Dans sa présentation, l'association explique : "Un enfant c'est la vie. Il grandit dans le ventre de sa mère et n'attend qu'une chose : Sortir le moment venu pour découvrir les beautés du monde extérieur. Mais parfois le destin en décide autrement...". Dès les premières lignes de l'objet de l'association, les militants font un amalgame entre un foetus et un enfant, c'est à dire une être dôté d'une identité.
L'association parle aussi de "bébé que les parents ont vu prendre vie et grandir au travers des échographies ".
En décembre 2002, l'association soutenue par Christine Boutin rédige une proposition de loi "sur la procédure d'inhumation des enfants morts-nés". Elle sera déposée par Jacques Godfrain. On pouvait lire dans l'exposé des motifs : "Prendre en compte la réalité d'une existence, fut-elle in utero, fugitive, mais néanmoins porteuse de l'espérance d'un couple, est une démarche aujourd'hui plus que jamais nécessaire au vu des possibilités d'avoir très tôt, au cours de la grossesse, une représentation visuelle par l'échographie, et sonore par le Doppler, de la vie du fœtus. L'interruption de cette vie en est ainsi plus douloureusement ressentie et le travail du deuil plus que jamais indispensable."

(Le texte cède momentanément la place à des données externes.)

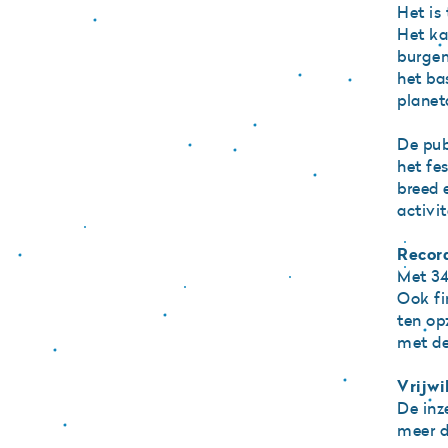
Het is 
Het ka
burgem
het ba
planet
De pub
het fe
breed 
activit
Recor
Met 34
Ook fi
ten op
met de
Vrijwi
De inze
meer de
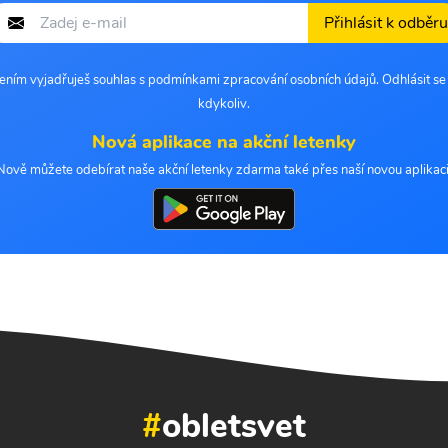
Přihlásit k odběru
šením vyjadřuješ souhlas s podmínkami zpracování osobních údajů. Odhlásit s
kdykoliv.
Nová aplikace na akční letenky
Nově můžete odebírat naše akční letenky zdarma také přes naší novou aplikaci
#
obletsvet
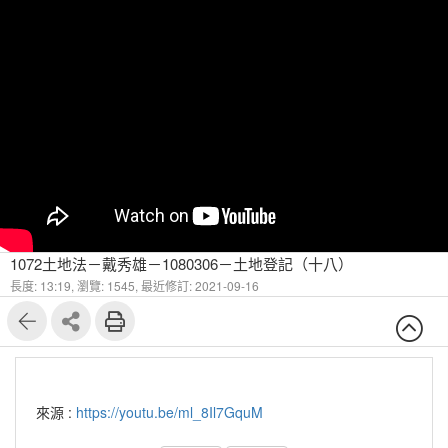
1072土地法－戴秀雄－1080306－土地登記（十八）
長度: 13:19,
瀏覽: 1545,
最近修訂: 2021-09-16
來源 :
https://youtu.be/ml_8Il7GquM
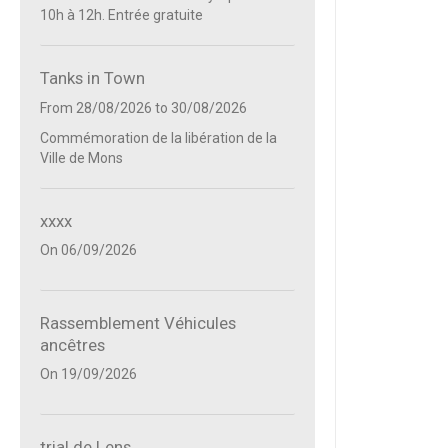
10h à 12h. Entrée gratuite
Tanks in Town
From 28/08/2026
to 30/08/2026
Commémoration de la libération de la
Ville de Mons
xxxx
On 06/09/2026
Rassemblement Véhicules
ancêtres
On 19/09/2026
trial de Lens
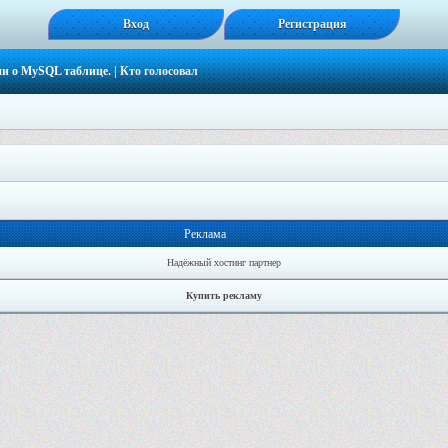
Вход
Регистрация
и о MySQL таблице.
| Кто голосовал
Реклама
Надёжный хостинг партнер
Купить рекламу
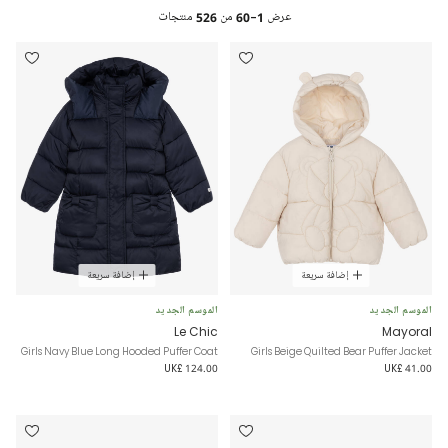
عرض
1-60
من
526
منتجات
إضافة سريعة
إضافة سريعة
الموسم الجديد
الموسم الجديد
Le Chic
Mayoral
Girls Navy Blue Long Hooded Puffer Coat
Girls Beige Quilted Bear Puffer Jacket
UK£ 124.00
UK£ 41.00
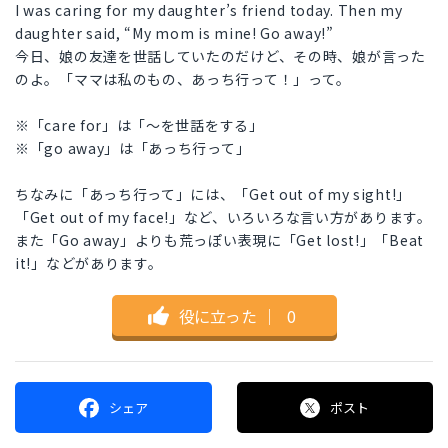
I was caring for my daughter’s friend today. Then my
daughter said, “My mom is mine! Go away!”
今日、娘の友達を世話していたのだけど、その時、娘が言った
のよ。「ママは私のもの、あっち行って！」って。
※「care for」は「〜を世話をする」
※「go away」は「あっち行って」
ちなみに「あっち行って」には、「Get out of my sight!」
「Get out of my face!」など、いろいろな言い方があります。
また「Go away」よりも荒っぽい表現に「Get lost!」「Beat
it!」などがあります。
役に立った
｜
0
シェア
ポスト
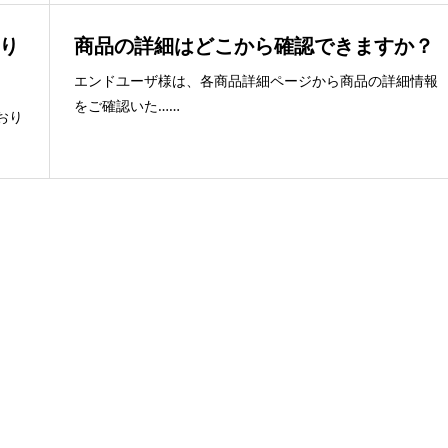
り
商品の詳細はどこから確認できますか？
エンドユーザ様は、各商品詳細ページから商品の詳細情報
をご確認いた……
おり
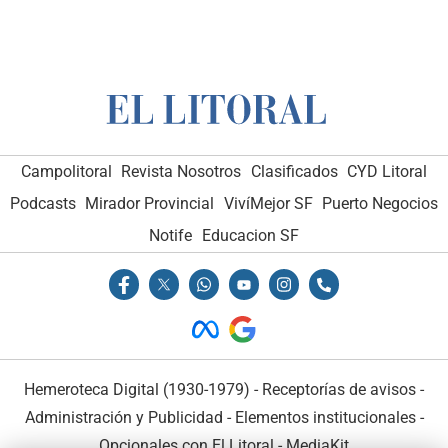
Campolitoral
Revista Nosotros
Clasificados
CYD Litoral
Podcasts
Mirador Provincial
VivíMejor SF
Puerto Negocios
Notife
Educacion SF
Hemeroteca Digital (1930-1979)
-
Receptorías de avisos
-
Administración y Publicidad
-
Elementos institucionales
-
Opcionales con El Litoral
-
MediaKit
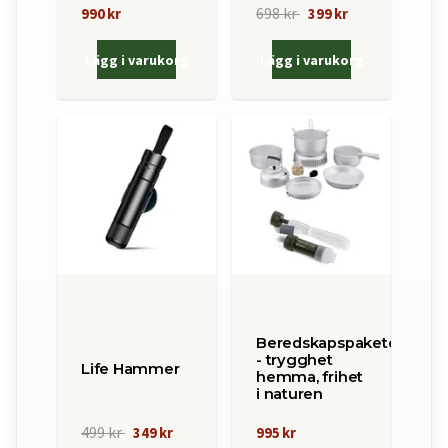
698 kr
990 kr
399 kr
Lägg i varukorg
Lägg i varukorg
Beredskapspaketet
- trygghet
Life Hammer
hemma, frihet
i naturen
499 kr
349 kr
995 kr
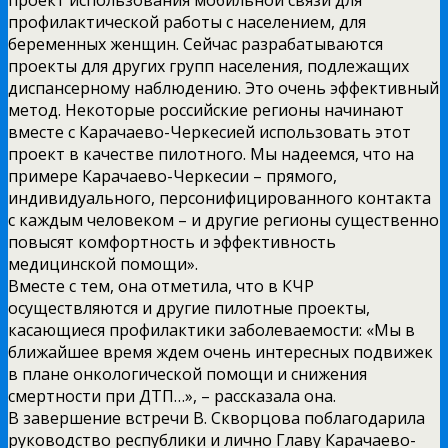
профилактической работы с населением, для
беременных женщин. Сейчас разрабатываются
проекты для других групп населения, подлежащих
диспансерному наблюдению. Это очень эффективный
метод. Некоторые российские регионы начинают
вместе с Карачаево-Черкесией использовать этот
проект в качестве пилотного. Мы надеемся, что на
примере Карачаево-Черкесии – прямого,
индивидуального, персонифицированного контакта
с каждым человеком – и другие регионы существенно
повысят комфортность и эффективность
медицинской помощи».
Вместе с тем, она отметила, что в КЧР
осуществляются и другие пилотные проекты,
касающиеся профилактики заболеваемости: «Мы в
ближайшее время ждем очень интересных подвижек
в плане онкологической помощи и снижения
смертности при ДТП…», – рассказала она.
В завершение встречи В. Скворцова поблагодарила
руководство республики и лично Главу Карачаево-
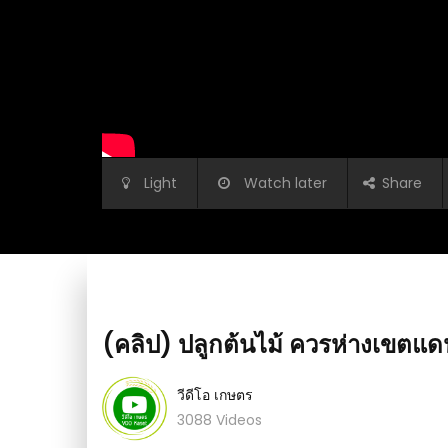
Light
Watch later
Share
(คลิป) ปลูกต้นไม้ ควรห่างเขตแดนเ
วีดีโอ เกษตร
3088 Videos
ลดี โตเร็ว โครงสร้างดี
(คลิป) สูตรอาหารจานด่วน สำหรับพืชผักผลไม้ เพ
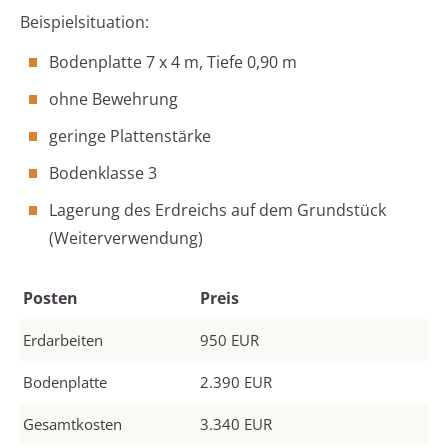
Beispielsituation:
Bodenplatte 7 x 4 m, Tiefe 0,90 m
ohne Bewehrung
geringe Plattenstärke
Bodenklasse 3
Lagerung des Erdreichs auf dem Grundstück
(Weiterverwendung)
Posten
Preis
Erdarbeiten
950 EUR
Bodenplatte
2.390 EUR
Gesamtkosten
3.340 EUR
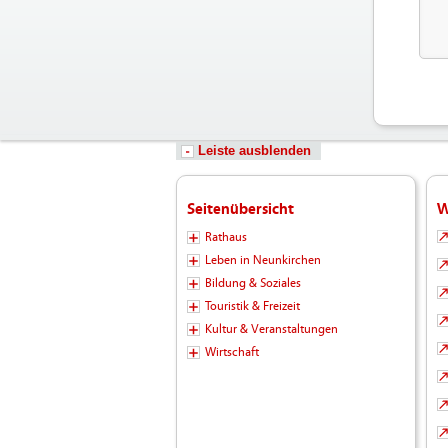
Leiste ausblenden
Seitenübersicht
W
Rathaus
Leben in Neunkirchen
Bildung & Soziales
Touristik & Freizeit
Kultur & Veranstaltungen
Wirtschaft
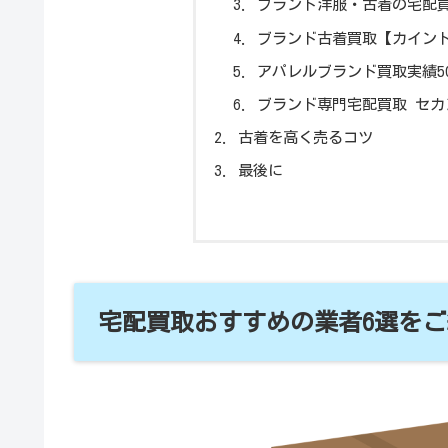
ブランド洋服・古着の宅配
ブランド古着買取【カイン
アパレルブランド買取実績5
ブランド専門宅配買取 セカ
古着を高く売るコツ
最後に
宅配買取おすすめの業者6選をご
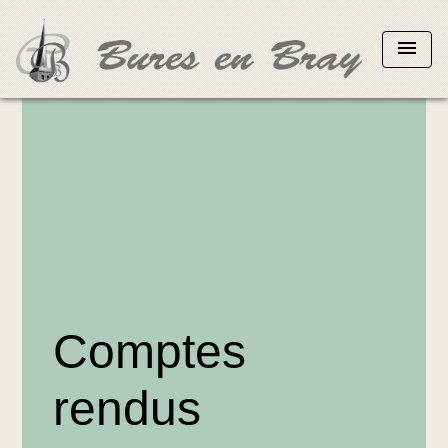
menu
Comptes
rendus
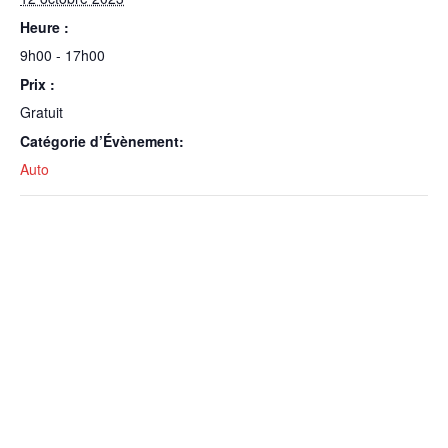
Heure :
9h00 - 17h00
Prix :
Gratuit
Catégorie d’Évènement:
Auto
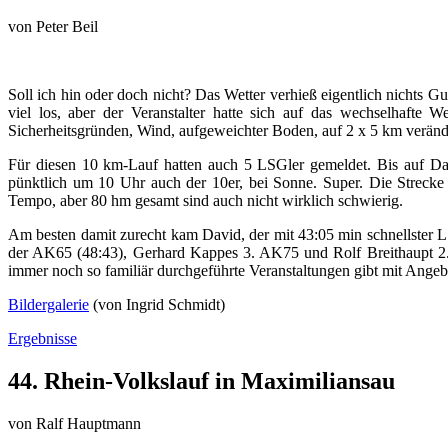
von
Peter Beil
Soll ich hin oder doch nicht? Das Wetter verhieß eigentlich nichts 
viel los, aber der Veranstalter hatte sich auf das wechselhafte
Sicherheitsgründen, Wind, aufgeweichter Boden, auf 2 x 5 km verände
Für diesen 10 km-Lauf hatten auch 5 LSGler gemeldet. Bis auf Davi
pünktlich um 10 Uhr auch der 10er, bei Sonne. Super. Die Strecke
Tempo, aber 80 hm gesamt sind auch nicht wirklich schwierig.
Am besten damit zurecht kam David, der mit 43:05 min schnellster L
der AK65 (48:43), Gerhard Kappes 3. AK75 und Rolf Breithaupt 2
immer noch so familiär durchgeführte Veranstaltungen gibt mit Angebo
Bildergalerie
(von Ingrid Schmidt)
Ergebnisse
44. Rhein-Volkslauf in Maximiliansau
von
Ralf Hauptmann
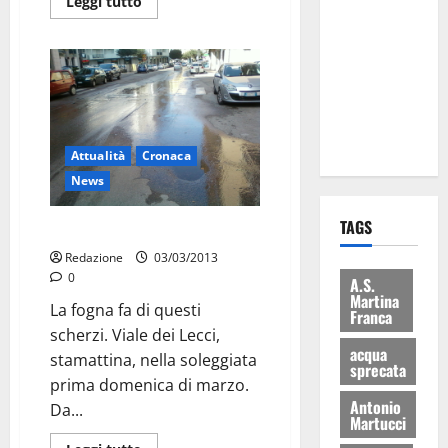
Leggi tutto
Martina
Franca: Il
sindaco non
ha fatto le
scuse alla
Lillo
Attualità
Cronaca
News
TAGS
Pioggia dal basso
Redazione
03/03/2013
0
A.S.
Martina
La fogna fa di questi
Franca
scherzi. Viale dei Lecci,
acqua
stamattina, nella soleggiata
sprecata
prima domenica di marzo.
Antonio
Da...
Martucci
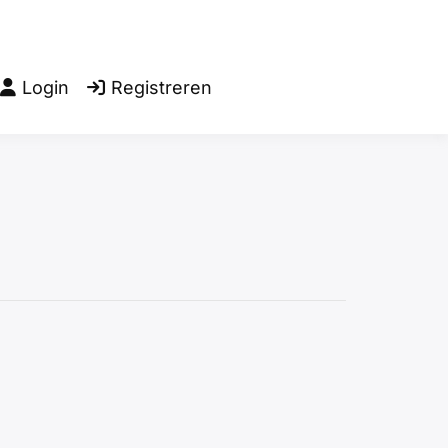
Login
Registreren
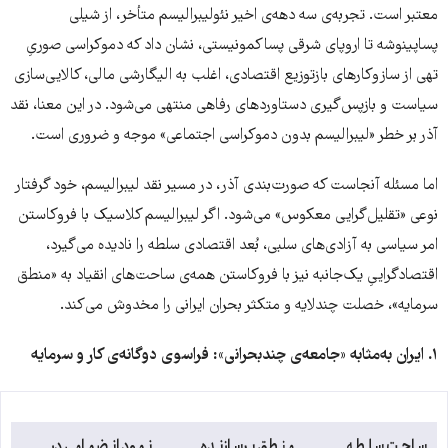
معتبر است. تجربه‌ی سه دهه‌ی اخیر نئولیبرالیسم متأخر، از شیلی
پساپینوشه تا اروپای شرقی پساکمونیستی، نشان داد که دموکراسی صوریِ
تهی از سازوکارهای بازتوزیع اقتصادی، اغلب به الیگارشی مالی، کالایی‌سازی
سیاست و بازپس‌گیری دستاوردهای رفاهی منتهی می‌شود. در این معنا، نقد
آذر بر خطر «لیبرالیسم بدون دموکراسی اجتماعی» موجه و ضروری است.
اما مسئله آنجاست که صورت‌بندی آذر، در مسیر نقد لیبرالیسم، خود گرفتار
نوعی «تقلیل‌گرایی معکوس» می‌شود. اگر لیبرالیسم کلاسیک با فروکاستن
امر سیاسی به آزادی‌های سلبی، بُعد اقتصادی سلطه را نادیده می‌گیرد،
اقتصادگراییِ یک‌جانبه نیز با فروکاستن همه‌ی ساحت‌های انقیاد به «منطق
سرمایه»، خصلت چندلایه و متکثر بحران ایرانی را مخدوش می‌کند.
۱
.
ایران به‌مثابه «جامعه‌ی چندبحرانی»: فراسوی دوگانه‌ی کار و سرمایه
ساحت سلطه
منطق برسازنده
نمود انضمامی در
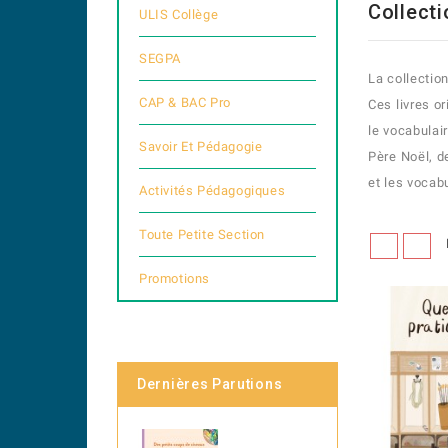
Collect
ULIS Collège
SEGPA
La collectio
CAP & BAC Pro
Ces livres o
le vocabulai
Savoir Et Pédagogie
Père Noël, d
et les vocab
Activités Pédagogiques
Toute Petite Section
Promotions
Dernières Parutions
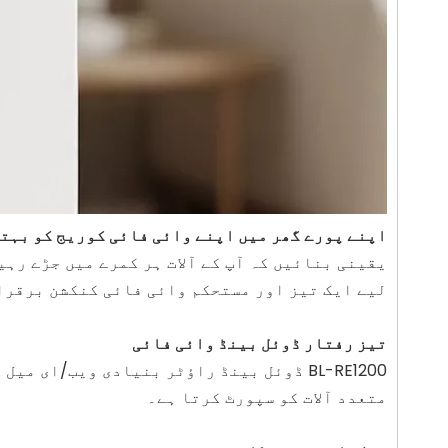
اپنے پورے گھر میں اپنے وائی فائی کوریج کو بہت
لیے ایک تیز اور مستحکم وائی فائی کنکشن برقرار
تیز رفتار ڈوئل بینڈ وائی فائی
متعدد آلات کو سپورٹ کرتا ہے۔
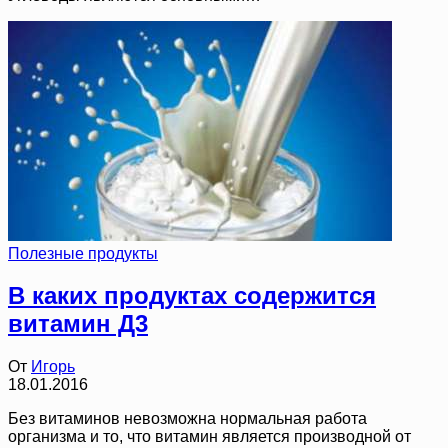
Полезные продукты
В каких продуктах содержится
витамин Д3
От
Игорь
18.01.2016
Без витаминов невозможна нормальная работа
организма и то, что витамин является производной от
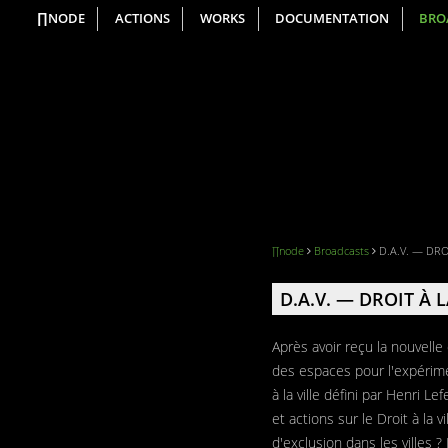
∏NODE
ACTIONS
WORKS
DOCUMENTATION
BRO
∏node
Broadcasts
D.A.V. — DRO
D.A.V. — DROIT À L
Après avoir reçu la nouvell
des espaces pour l'expérimen
à la ville défini par Henri L
et actions sur le Droit à la
d'exclusion dans les villes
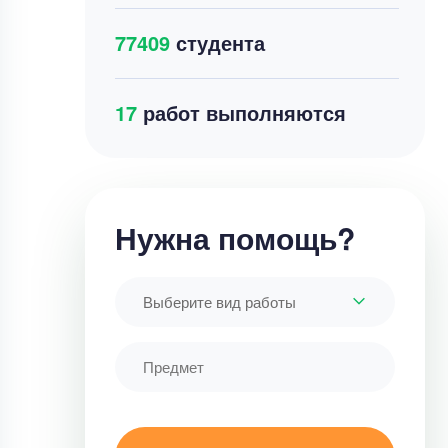
77409
студента
23
работ выполняются
Нужна помощь?
Выберите вид работы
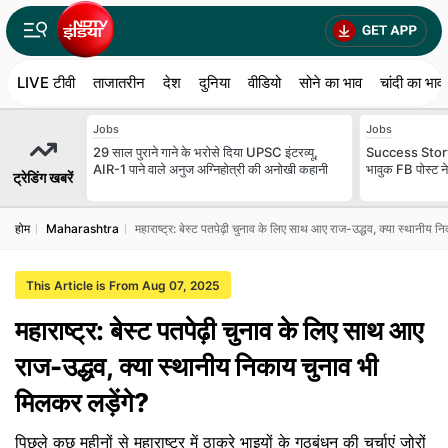
LIVE टीवी
ताजातरीन
देश
दुनिया
वीडियो
सोने का भाव
चांदी का भाव
Jobs
Jobs
29 साल पुराने गाने के भरोसे दिया UPSC इंटरव्यू,
Success Story:
AIR-1 पाने वाले अनुज अग्निहोत्री की अनोखी कहानी
भावुक FB पोस्ट न
ट्रेडिंग खबरें
होम
Maharashtra
महाराष्ट्र: बेस्ट पतपेढ़ी चुनाव के लिए साथ आए राज-उद्धव, क्या स्थानीय न
This Article is From Aug 07, 2025
महाराष्ट्र: बेस्ट पतपेढ़ी चुनाव के लिए साथ आए
राज-उद्धव, क्या स्थानीय निकाय चुनाव भी
मिलकर लड़ेंगे?
पिछले कुछ महीनों से महाराष्ट्र में ठाकरे भाइयों के गठबंधन की चर्चाएं जोरों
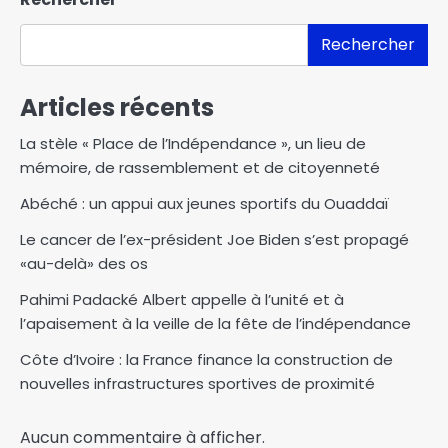
Rechercher
Articles récents
La stèle « Place de l’Indépendance », un lieu de
mémoire, de rassemblement et de citoyenneté
Abéché : un appui aux jeunes sportifs du Ouaddaï
Le cancer de l’ex-président Joe Biden s’est propagé
«au-delà» des os
Pahimi Padacké Albert appelle à l’unité et à
l’apaisement à la veille de la fête de l’indépendance
Côte d’Ivoire : la France finance la construction de
nouvelles infrastructures sportives de proximité
Aucun commentaire à afficher.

A la suite de l'arrêt de la Cour de cassation, l'Alliance pour les droits de la vie, créée autour de Christine Boutin s'est félicitée. Interrogé par l'AFP, son porte-parole, Tugdual Derville a déclaré "nous demandons à ceux qui, comme le Planning familial, croient devoir s'arquebouter sur cette loi pour refuser toute évolution du statut du corps du foetus d'écouter simplement ce qu'en disent les femmes (...) En s'opposant à la reconnaissance du deuil causé par la perte du foetus, on les empêche de se reconstruire après une telle épreuve".
Surfant sur la vague du dédommagement des victimes, la Cour de cassation vient d'offrir une légitimité aux groupes anti-avortement qui depuis des années font le forcing pour ouvrir des cimetières virtuels dans les hôpitaux et harcèlent les femmes qui veulent avorter.